= International Association for Forensic and Legal Linguistics =

The International Association for Forensic and Legal Linguistics (IAFLL), until 2021 called the 'International Association of Forensic Linguists', is a professional organization consisting primarily of linguists working in fields related to the area of language and law, or forensic linguistics. Areas of expertise include (but are not limited to) authorship attribution, disputed confessions, trademark issues, legal language, and language in the legal process, including the experiences of vulnerable groups such as children, people with intellectual impairment, victims of sexual offences, non-native speakers, and indigenous communities. In addition to linguists, the association has members from other professions related to language and the law, particularly members of the legal profession. It was founded in 1993 by Professor Malcolm Coulthard.

The current President is Professor Tammy Gales, Vice-President Dr Nicci MacLeod, Immediate Past President Dr Jennifer Glougie, Secretary Dr Annina Heini, Communications Officer Dr Dana Roemling, and Treasurer Dr David Griffin. Current Members at Large are Dr Zakeera Docrat, Professor Eliseu Mabasso and Dr Karoline Marko. Past presidents have included Professor Lawrence Solan, Professor Diana Eades, Professor Peter Tiersma, Professor Ron Butters, and Professor Tim Grant.

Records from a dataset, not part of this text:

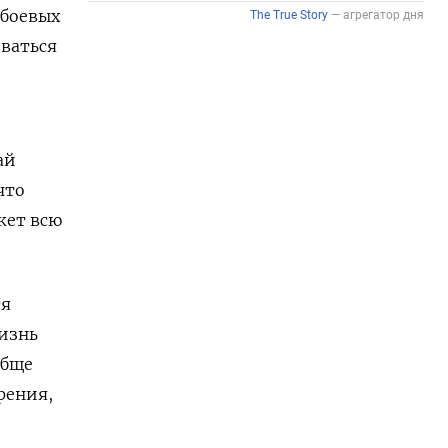
 боевых
ваться
ай
что
жет всю
ся
изнь
обще
рения,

The IAFLL holds biennial international conferences, which have been held across Africa, Asia, Australia, Europe and North America, and regional conferences in the intervening years. Membership of the Association includes subscription to the International Journal of Speech, Language and the Law (formerly Forensic Linguistics), a peer-reviewed journal that publishes articles on any aspect of forensic language, speech and audio analysis. The board of editors includes Philipp Angermeyer, Peter French, Alison May, and Kirsty McDougall.

==Controversy==
In 2008, lawyers hired by the one-man company Nemesysco threatened with legal actions unless the article "Charlatanry in forensic speech science", published in International Journal of Speech, Language and the Law in 2007, was withdrawn. The publisher Equinox decided to withdraw the article from the online version of the magazine, and offered the company to publish a letter in the journal, an offer they never took. In the article, a commercial product sold by the company was criticized as based on pseudo-science, and the company was not given the chance to comment before the article was published. The withdrawal resulted in criticism of the publisher for not understanding how to manage a scientific journal. The Royal Swedish Academy of Sciences branded the company's behavior a "serious assault on research freedom".